> Aim of the task
Show every line of the data below that includes the word "http".

== Records supplied ==

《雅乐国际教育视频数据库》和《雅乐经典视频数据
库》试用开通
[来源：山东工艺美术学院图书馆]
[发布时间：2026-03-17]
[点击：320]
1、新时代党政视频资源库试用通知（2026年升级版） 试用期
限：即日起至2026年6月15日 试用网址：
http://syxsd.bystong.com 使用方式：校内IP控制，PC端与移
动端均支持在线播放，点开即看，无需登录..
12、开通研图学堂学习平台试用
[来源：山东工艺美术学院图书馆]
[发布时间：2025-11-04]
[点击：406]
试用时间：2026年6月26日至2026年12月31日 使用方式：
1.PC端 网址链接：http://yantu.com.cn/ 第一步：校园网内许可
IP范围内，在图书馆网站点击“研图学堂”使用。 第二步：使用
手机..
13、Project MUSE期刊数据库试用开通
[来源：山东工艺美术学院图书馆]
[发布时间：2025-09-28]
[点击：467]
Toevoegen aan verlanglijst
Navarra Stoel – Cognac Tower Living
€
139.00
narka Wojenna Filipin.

===
== Records supplied ==

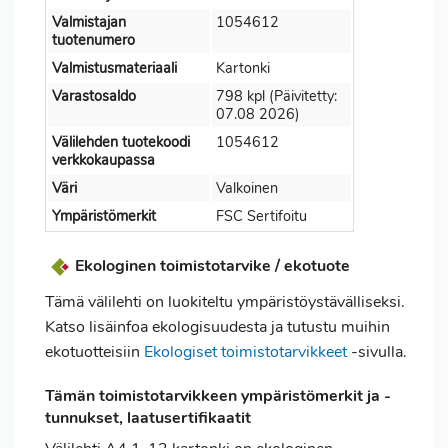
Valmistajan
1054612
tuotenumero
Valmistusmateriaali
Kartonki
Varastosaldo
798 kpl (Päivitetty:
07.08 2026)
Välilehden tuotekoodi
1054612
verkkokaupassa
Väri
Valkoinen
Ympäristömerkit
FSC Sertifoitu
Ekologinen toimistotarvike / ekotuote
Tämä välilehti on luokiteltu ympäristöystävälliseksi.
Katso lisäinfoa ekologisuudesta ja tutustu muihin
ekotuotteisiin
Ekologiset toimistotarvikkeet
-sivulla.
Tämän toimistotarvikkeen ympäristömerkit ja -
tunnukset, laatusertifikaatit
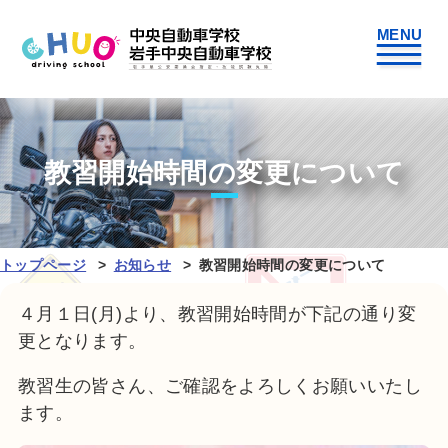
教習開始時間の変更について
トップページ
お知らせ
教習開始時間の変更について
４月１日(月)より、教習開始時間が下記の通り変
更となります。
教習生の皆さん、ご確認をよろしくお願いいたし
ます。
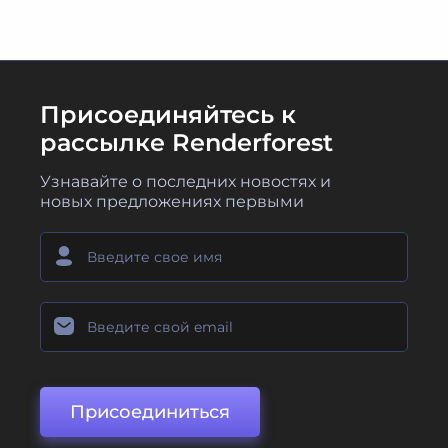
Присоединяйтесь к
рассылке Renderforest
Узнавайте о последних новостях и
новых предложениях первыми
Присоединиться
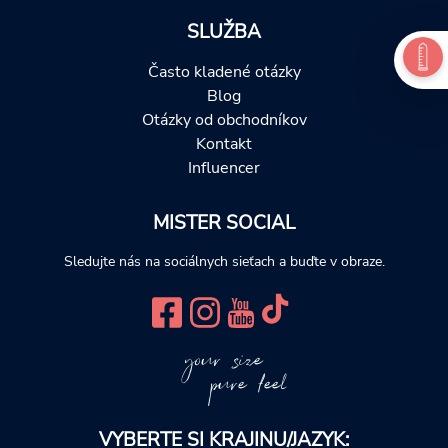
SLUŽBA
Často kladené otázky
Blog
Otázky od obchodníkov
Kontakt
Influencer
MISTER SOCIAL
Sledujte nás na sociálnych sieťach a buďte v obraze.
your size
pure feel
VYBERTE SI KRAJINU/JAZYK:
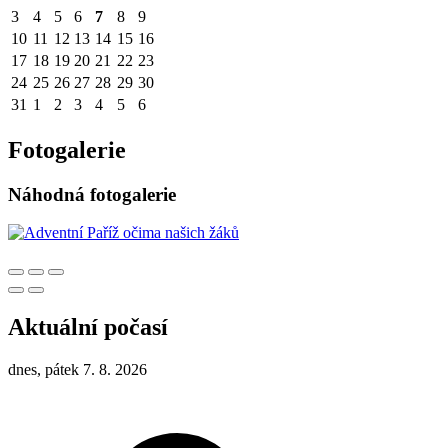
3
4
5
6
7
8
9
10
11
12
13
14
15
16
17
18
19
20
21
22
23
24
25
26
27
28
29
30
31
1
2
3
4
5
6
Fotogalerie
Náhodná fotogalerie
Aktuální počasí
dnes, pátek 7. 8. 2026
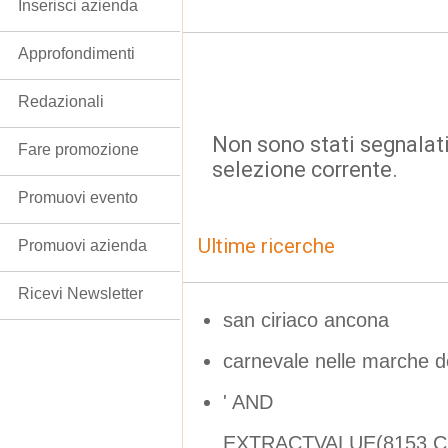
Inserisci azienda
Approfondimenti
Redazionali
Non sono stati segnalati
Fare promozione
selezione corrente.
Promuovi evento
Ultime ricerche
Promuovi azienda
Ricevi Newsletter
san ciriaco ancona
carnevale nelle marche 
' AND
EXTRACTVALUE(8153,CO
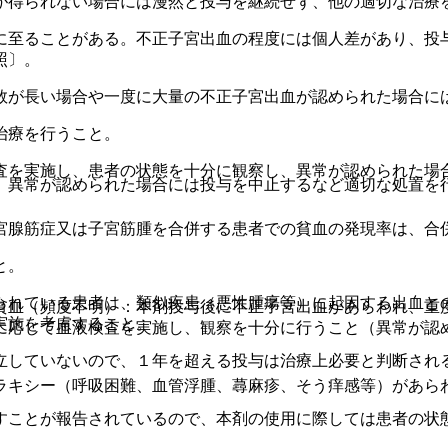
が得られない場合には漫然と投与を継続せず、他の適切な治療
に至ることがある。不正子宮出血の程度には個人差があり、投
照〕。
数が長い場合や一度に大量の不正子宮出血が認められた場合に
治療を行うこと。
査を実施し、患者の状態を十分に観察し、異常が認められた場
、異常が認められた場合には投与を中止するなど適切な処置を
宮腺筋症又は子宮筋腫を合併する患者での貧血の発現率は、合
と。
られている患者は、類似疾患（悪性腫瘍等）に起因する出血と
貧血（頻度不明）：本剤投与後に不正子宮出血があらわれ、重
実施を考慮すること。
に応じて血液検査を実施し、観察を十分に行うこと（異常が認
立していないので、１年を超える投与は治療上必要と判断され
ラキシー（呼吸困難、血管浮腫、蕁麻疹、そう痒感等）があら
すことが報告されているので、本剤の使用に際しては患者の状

===

> Output below
http://syxsd.bystong.com 使用方式：校内IP控制，PC端与移
1.PC端 网址链接：http://yantu.com.cn/ 第一步：校园网内许可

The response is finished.